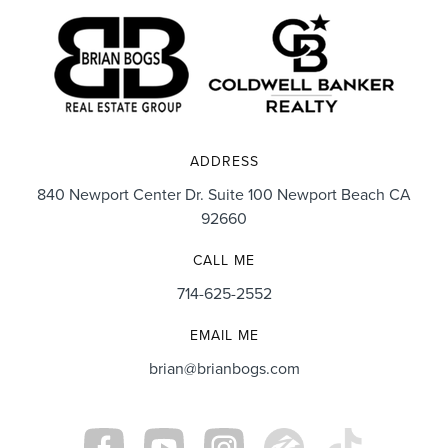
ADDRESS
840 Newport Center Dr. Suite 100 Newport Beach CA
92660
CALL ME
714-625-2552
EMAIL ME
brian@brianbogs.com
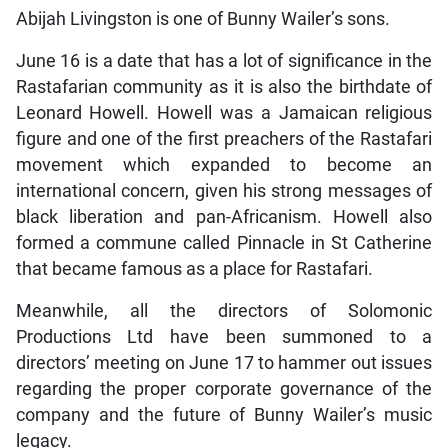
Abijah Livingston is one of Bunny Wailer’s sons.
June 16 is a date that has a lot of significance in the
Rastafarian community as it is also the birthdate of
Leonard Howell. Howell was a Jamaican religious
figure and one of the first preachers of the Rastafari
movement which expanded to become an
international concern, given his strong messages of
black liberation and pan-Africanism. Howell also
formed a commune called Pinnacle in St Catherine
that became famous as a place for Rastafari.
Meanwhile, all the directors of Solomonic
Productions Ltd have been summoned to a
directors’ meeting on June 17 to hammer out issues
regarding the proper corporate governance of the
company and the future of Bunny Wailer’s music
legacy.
==
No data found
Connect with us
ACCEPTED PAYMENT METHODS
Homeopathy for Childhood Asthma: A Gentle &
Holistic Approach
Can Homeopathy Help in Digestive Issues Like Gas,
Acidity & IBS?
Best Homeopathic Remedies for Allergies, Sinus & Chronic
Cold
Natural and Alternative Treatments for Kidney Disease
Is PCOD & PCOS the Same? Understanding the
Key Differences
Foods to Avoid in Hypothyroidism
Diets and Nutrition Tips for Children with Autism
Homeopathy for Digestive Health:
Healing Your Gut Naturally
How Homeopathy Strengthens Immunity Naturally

• [Exercise objective] Within the entries, determine the count of lines containing the string "June" and output it alone.

• [Written response] 2